◆ **What the exercise asks**
Print the data below exactly, but only the lines from the one containing "Hos Dyrenes Beskyttelse" down to the one containing "fra EU-Kommissionen. Det er ganske omfattende", inclusive.

*** Dataset records ***

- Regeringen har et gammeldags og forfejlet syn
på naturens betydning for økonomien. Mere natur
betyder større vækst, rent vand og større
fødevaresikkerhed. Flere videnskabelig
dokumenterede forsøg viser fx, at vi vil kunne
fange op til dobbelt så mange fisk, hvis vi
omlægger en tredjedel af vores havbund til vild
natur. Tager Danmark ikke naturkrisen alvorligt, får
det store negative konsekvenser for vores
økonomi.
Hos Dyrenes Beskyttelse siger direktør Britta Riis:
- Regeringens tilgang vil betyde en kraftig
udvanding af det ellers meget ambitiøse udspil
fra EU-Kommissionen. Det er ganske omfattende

*** End of Dataset records ***
*** Dataset records ***

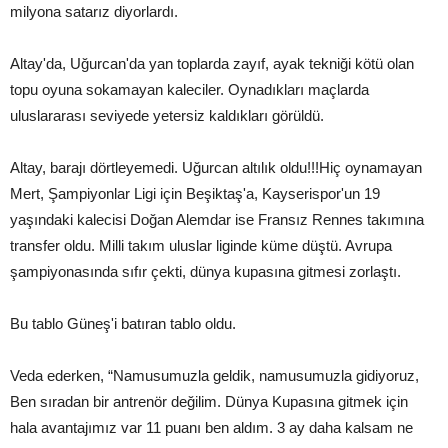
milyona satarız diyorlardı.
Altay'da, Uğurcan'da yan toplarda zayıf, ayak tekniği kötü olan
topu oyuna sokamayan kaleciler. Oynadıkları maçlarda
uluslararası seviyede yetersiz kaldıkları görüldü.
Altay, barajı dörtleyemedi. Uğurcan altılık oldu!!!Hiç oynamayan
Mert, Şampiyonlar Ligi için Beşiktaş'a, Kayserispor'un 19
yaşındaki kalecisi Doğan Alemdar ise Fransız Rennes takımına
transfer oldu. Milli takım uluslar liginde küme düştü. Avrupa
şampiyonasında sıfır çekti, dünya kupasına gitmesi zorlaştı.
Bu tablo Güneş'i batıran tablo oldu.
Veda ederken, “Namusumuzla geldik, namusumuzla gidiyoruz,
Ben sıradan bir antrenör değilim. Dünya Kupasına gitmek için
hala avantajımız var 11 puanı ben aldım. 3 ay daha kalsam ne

*** End of Dataset records ***

◆ **Answer to this exercise**
Hos Dyrenes Beskyttelse siger direktør Britta Riis:
- Regeringens tilgang vil betyde en kraftig
udvanding af det ellers meget ambitiøse udspil
fra EU-Kommissionen. Det er ganske omfattende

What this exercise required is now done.